Saturday, March 28, 2009

theory vs skills for the new millenium

Take a trip in the way-back machine to visit the debate about journalism education a few decades ago. According to the progressives, j-schools that focused too much on skills, rather than theory, were nothing more than trade schools, grooming students for entry level jobs. Those who hammered on basic skills in the classroom were considered the dinosaurs.

Then came the so-called crisis in journalism (looking back, that seems ridiculous) close to ten years ago when many thinkers got together and revisited the debate. Most all agreed that the progressives were on the right track. Sure, technique is important, but it's the mission and purpose of journalism that needs to be front and center in the classroom. The purpose -- beyond knowing how to craft a lede in snappy prose and figuring out what belongs in that sacred real estate between the quotation marks -- should be to interrogate the profession itself, to paraphrase Mitchell Stephens, to question all that journalism could and should be.

But now it appears from this piece in New York Magazine -- cleverly titled "Columbia J-School's Existential Crisis" -- the debate has been upended. Those who cling to the fundamentals of journalism that can translate, ultimately, to most any platform are considered the dinosaurs. (Why is it that when j-profs focus on journalism itself, they are assumed to be pied pipers leading students off the cliff we used to know as newspapers?)

Those considered on the cutting edge are the profs who emphasize technique, who teach students how to blog and twitter and learn multi-media skills.

The article itself is just the jump-off point. Go to the comments, especially from the Columbia J-School students, to get a handle on the debate and see how it rages from those on the front lines.

My two cents? If you can't do the reporting, and learn why it matters, sound slides and tweets and 90 second videos probably don't matter much more than deliciously clever 30-word ledes. Getting the story comes first. How you deliver it, that's the gravy.

And p.s., you really don't need a class to learn how to blog. bk


Jeremy said...

The NY Mag article is not a very accurate account of what's going on in the J-school here: the lead itself is completely inaccurate (I'm part of that project that Columbia was supposedly shut out from.)

BK, you are spot on with this:

"(Why is it that when j-profs focus on journalism itself, they are assumed to be pied pipers leading students off the cliff we used to know as newspapers?)"

I have Ari Goldman this semester, and while he may have said "fuck new media" in regards to the school's early scheduling, he isn't shunning it. My class trip with him to Ireland was a clear example: we had cameras and microphones out everywhere we went.

Columbia has made it clear that all students, even those who want into the dying newspaper industry like me, have to have new media skills. At the same time, the new media students -- some who really don't want to be reporters -- are forced to get the basics drilled into their heads, too.

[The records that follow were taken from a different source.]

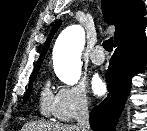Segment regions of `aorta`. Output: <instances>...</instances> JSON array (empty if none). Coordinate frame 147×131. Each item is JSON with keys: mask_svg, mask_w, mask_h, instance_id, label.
<instances>
[{"mask_svg": "<svg viewBox=\"0 0 147 131\" xmlns=\"http://www.w3.org/2000/svg\"><path fill=\"white\" fill-rule=\"evenodd\" d=\"M84 44L85 33L79 25L66 28L56 41L53 66L58 78L67 85H75L80 80Z\"/></svg>", "mask_w": 147, "mask_h": 131, "instance_id": "aorta-1", "label": "aorta"}]
</instances>
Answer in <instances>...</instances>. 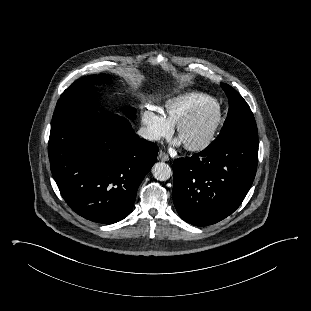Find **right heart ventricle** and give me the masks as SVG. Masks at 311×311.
<instances>
[{
	"instance_id": "obj_1",
	"label": "right heart ventricle",
	"mask_w": 311,
	"mask_h": 311,
	"mask_svg": "<svg viewBox=\"0 0 311 311\" xmlns=\"http://www.w3.org/2000/svg\"><path fill=\"white\" fill-rule=\"evenodd\" d=\"M214 100L201 92H188L168 99L161 110V115L172 127L198 106Z\"/></svg>"
}]
</instances>
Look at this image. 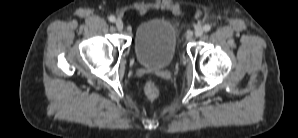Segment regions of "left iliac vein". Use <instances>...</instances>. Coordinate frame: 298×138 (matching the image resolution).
Returning a JSON list of instances; mask_svg holds the SVG:
<instances>
[{
    "instance_id": "1",
    "label": "left iliac vein",
    "mask_w": 298,
    "mask_h": 138,
    "mask_svg": "<svg viewBox=\"0 0 298 138\" xmlns=\"http://www.w3.org/2000/svg\"><path fill=\"white\" fill-rule=\"evenodd\" d=\"M203 32H204V29H203L201 26H199V27H197V28L195 29V31H194V35H195L196 37H199V36H201V35L203 34Z\"/></svg>"
}]
</instances>
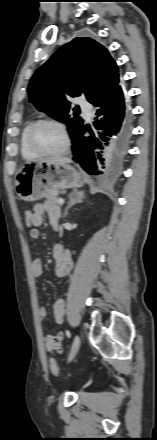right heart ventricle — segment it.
Returning a JSON list of instances; mask_svg holds the SVG:
<instances>
[{
  "label": "right heart ventricle",
  "instance_id": "right-heart-ventricle-1",
  "mask_svg": "<svg viewBox=\"0 0 157 440\" xmlns=\"http://www.w3.org/2000/svg\"><path fill=\"white\" fill-rule=\"evenodd\" d=\"M34 123H35V120H30L23 128V131H22L21 137H20V149H21L22 156L28 160L36 159L40 156L39 154L35 153L29 147V144H28V133Z\"/></svg>",
  "mask_w": 157,
  "mask_h": 440
}]
</instances>
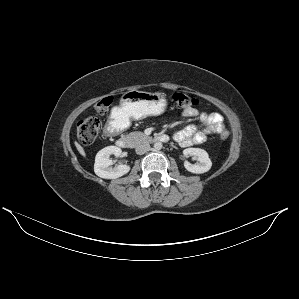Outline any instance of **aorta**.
Segmentation results:
<instances>
[{
  "label": "aorta",
  "instance_id": "obj_1",
  "mask_svg": "<svg viewBox=\"0 0 299 299\" xmlns=\"http://www.w3.org/2000/svg\"><path fill=\"white\" fill-rule=\"evenodd\" d=\"M154 149L155 150H161L162 149V143L161 142H155L154 143Z\"/></svg>",
  "mask_w": 299,
  "mask_h": 299
}]
</instances>
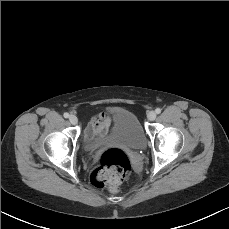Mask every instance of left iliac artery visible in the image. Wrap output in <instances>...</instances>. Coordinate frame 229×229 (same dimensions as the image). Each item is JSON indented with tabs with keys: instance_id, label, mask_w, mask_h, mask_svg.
I'll list each match as a JSON object with an SVG mask.
<instances>
[{
	"instance_id": "44dca946",
	"label": "left iliac artery",
	"mask_w": 229,
	"mask_h": 229,
	"mask_svg": "<svg viewBox=\"0 0 229 229\" xmlns=\"http://www.w3.org/2000/svg\"><path fill=\"white\" fill-rule=\"evenodd\" d=\"M155 112H156L157 114H159V113H161V109H160V108H157V109L155 110Z\"/></svg>"
}]
</instances>
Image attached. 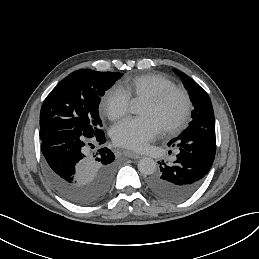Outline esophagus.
Wrapping results in <instances>:
<instances>
[{"mask_svg": "<svg viewBox=\"0 0 259 259\" xmlns=\"http://www.w3.org/2000/svg\"><path fill=\"white\" fill-rule=\"evenodd\" d=\"M126 155H127V157H129L131 159H139V158H141V156L139 154L134 153L132 151H127Z\"/></svg>", "mask_w": 259, "mask_h": 259, "instance_id": "34e87169", "label": "esophagus"}]
</instances>
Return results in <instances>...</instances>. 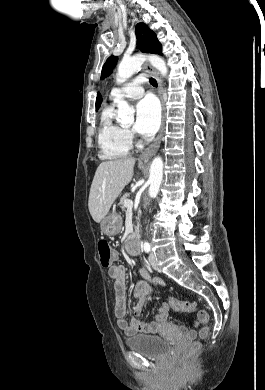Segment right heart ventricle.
I'll list each match as a JSON object with an SVG mask.
<instances>
[{
	"instance_id": "right-heart-ventricle-1",
	"label": "right heart ventricle",
	"mask_w": 265,
	"mask_h": 390,
	"mask_svg": "<svg viewBox=\"0 0 265 390\" xmlns=\"http://www.w3.org/2000/svg\"><path fill=\"white\" fill-rule=\"evenodd\" d=\"M99 156L104 160L126 157L131 149L127 130L114 119L113 106H106L100 116L98 132Z\"/></svg>"
}]
</instances>
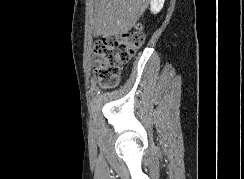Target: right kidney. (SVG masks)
<instances>
[{
  "instance_id": "obj_1",
  "label": "right kidney",
  "mask_w": 244,
  "mask_h": 179,
  "mask_svg": "<svg viewBox=\"0 0 244 179\" xmlns=\"http://www.w3.org/2000/svg\"><path fill=\"white\" fill-rule=\"evenodd\" d=\"M165 0H151L150 4V10L153 12V14H158L160 10H162L164 6Z\"/></svg>"
}]
</instances>
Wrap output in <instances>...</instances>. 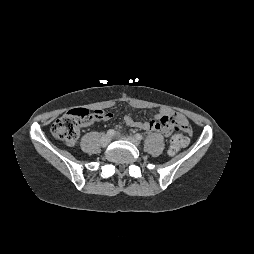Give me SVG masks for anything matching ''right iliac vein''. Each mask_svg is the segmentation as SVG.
<instances>
[{"label": "right iliac vein", "mask_w": 254, "mask_h": 254, "mask_svg": "<svg viewBox=\"0 0 254 254\" xmlns=\"http://www.w3.org/2000/svg\"><path fill=\"white\" fill-rule=\"evenodd\" d=\"M110 141H111L110 136L105 135L101 139V145L102 146H107L110 143Z\"/></svg>", "instance_id": "obj_1"}]
</instances>
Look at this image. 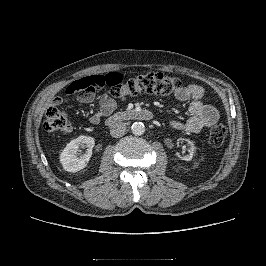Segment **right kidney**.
Listing matches in <instances>:
<instances>
[{"mask_svg": "<svg viewBox=\"0 0 266 266\" xmlns=\"http://www.w3.org/2000/svg\"><path fill=\"white\" fill-rule=\"evenodd\" d=\"M94 145V138L90 136L81 135L71 140L60 154V162L64 170L74 173L85 168L91 158ZM80 147H86L87 151L78 157Z\"/></svg>", "mask_w": 266, "mask_h": 266, "instance_id": "1", "label": "right kidney"}]
</instances>
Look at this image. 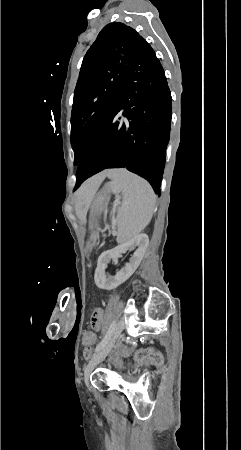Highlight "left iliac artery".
Instances as JSON below:
<instances>
[{
	"label": "left iliac artery",
	"mask_w": 241,
	"mask_h": 450,
	"mask_svg": "<svg viewBox=\"0 0 241 450\" xmlns=\"http://www.w3.org/2000/svg\"><path fill=\"white\" fill-rule=\"evenodd\" d=\"M116 327V321L114 320L112 322V324L110 325L107 334L105 335V337L102 339V341L96 346L95 348V352H98L102 347H104V345L108 342V340L110 339L111 335L113 334L114 330Z\"/></svg>",
	"instance_id": "44dca946"
}]
</instances>
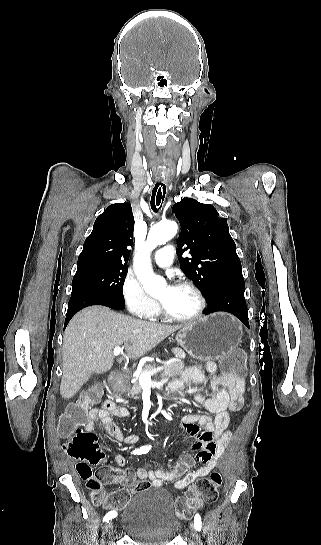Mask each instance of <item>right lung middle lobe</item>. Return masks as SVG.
Segmentation results:
<instances>
[{
    "label": "right lung middle lobe",
    "mask_w": 321,
    "mask_h": 545,
    "mask_svg": "<svg viewBox=\"0 0 321 545\" xmlns=\"http://www.w3.org/2000/svg\"><path fill=\"white\" fill-rule=\"evenodd\" d=\"M127 267L90 265L77 268L72 281L71 297L95 294L124 301L123 284Z\"/></svg>",
    "instance_id": "right-lung-middle-lobe-1"
}]
</instances>
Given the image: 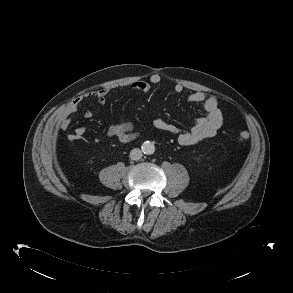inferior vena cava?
Wrapping results in <instances>:
<instances>
[{"mask_svg": "<svg viewBox=\"0 0 293 293\" xmlns=\"http://www.w3.org/2000/svg\"><path fill=\"white\" fill-rule=\"evenodd\" d=\"M130 158L132 160H139L142 157V152L139 148H134L130 151Z\"/></svg>", "mask_w": 293, "mask_h": 293, "instance_id": "obj_1", "label": "inferior vena cava"}]
</instances>
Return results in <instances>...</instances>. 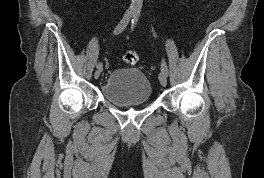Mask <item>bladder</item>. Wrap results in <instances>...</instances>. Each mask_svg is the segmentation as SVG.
Segmentation results:
<instances>
[{
	"label": "bladder",
	"instance_id": "1",
	"mask_svg": "<svg viewBox=\"0 0 264 178\" xmlns=\"http://www.w3.org/2000/svg\"><path fill=\"white\" fill-rule=\"evenodd\" d=\"M102 97L117 107L146 104L151 99V84L144 73L133 68L113 70L101 84Z\"/></svg>",
	"mask_w": 264,
	"mask_h": 178
}]
</instances>
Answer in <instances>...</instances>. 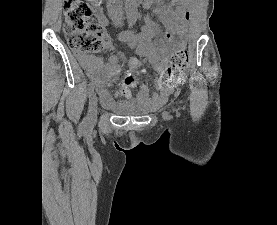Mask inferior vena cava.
<instances>
[{
    "label": "inferior vena cava",
    "instance_id": "602c4592",
    "mask_svg": "<svg viewBox=\"0 0 277 225\" xmlns=\"http://www.w3.org/2000/svg\"><path fill=\"white\" fill-rule=\"evenodd\" d=\"M122 0H108V7L113 8L115 6L121 5ZM121 23V20H120Z\"/></svg>",
    "mask_w": 277,
    "mask_h": 225
}]
</instances>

Yes, there is plenty of room for improvement at the school when it comes to integrating new media in the curriculum. But Columbia's "existential crisis" has long past.

barbara kelley said...

thanks, jeremy.
the point is not that new media is good or bad or 5.2 on the richter scale. the point is that it's secondary.
to paraphrase marshall mcLuhan: the medium isn't the message. the MESSAGE is the message.
journalism is about information, finding it, contextualizing it. that's what counts, whether you deliver it -- no matter the form -- via blackberry, internet, paper, television, radio or the back of a milk carton.
new media is, as one of the commenters (hmmmmm. is that a word?) to the original piece noted, a tool, rather than an end in itself. that's what i think, anyway. i could always be wrong.